▶ _Directions for this task_:
Your copy of the data should match it exactly, leaving out only the pictures.
** Opening Data section block **
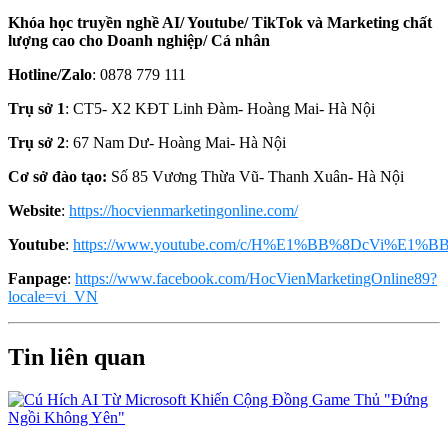
Khóa học truyền nghề AI/ Youtube/ TikTok và Marketing chất
lượng cao cho Doanh nghiệp/ Cá nhân
Hotline/Zalo
: 0878 779 111
Trụ sở 1
: CT5- X2 KĐT Linh Đàm- Hoàng Mai- Hà Nội
Trụ sở 2
: 67 Nam Dư- Hoàng Mai- Hà Nội
Cơ sở đào tạo:
Số 85 Vương Thừa Vũ- Thanh Xuân- Hà Nội
Website
:
https://hocvienmarketingonline.com/
Youtube
:
https://www.youtube.com/c/H%E1%BB%8DcVi%E1%BB
Fanpage
:
https://www.facebook.com/HocVienMarketingOnline89?
locale=vi_VN
Tin liên quan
** Closing Data section block **
▶ _Task solution_:
Khóa học truyền nghề AI/ Youtube/ TikTok và Marketing chất
lượng cao cho Doanh nghiệp/ Cá nhân
Hotline/Zalo
: 0878 779 111
Trụ sở 1
: CT5- X2 KĐT Linh Đàm- Hoàng Mai- Hà Nội
Trụ sở 2
: 67 Nam Dư- Hoàng Mai- Hà Nội
Cơ sở đào tạo:
Số 85 Vương Thừa Vũ- Thanh Xuân- Hà Nội
Website
:
https://hocvienmarketingonline.com/
Youtube
:
https://www.youtube.com/c/H%E1%BB%8DcVi%E1%BB
Fanpage
:
https://www.facebook.com/HocVienMarketingOnline89?
locale=vi_VN
Tin liên quan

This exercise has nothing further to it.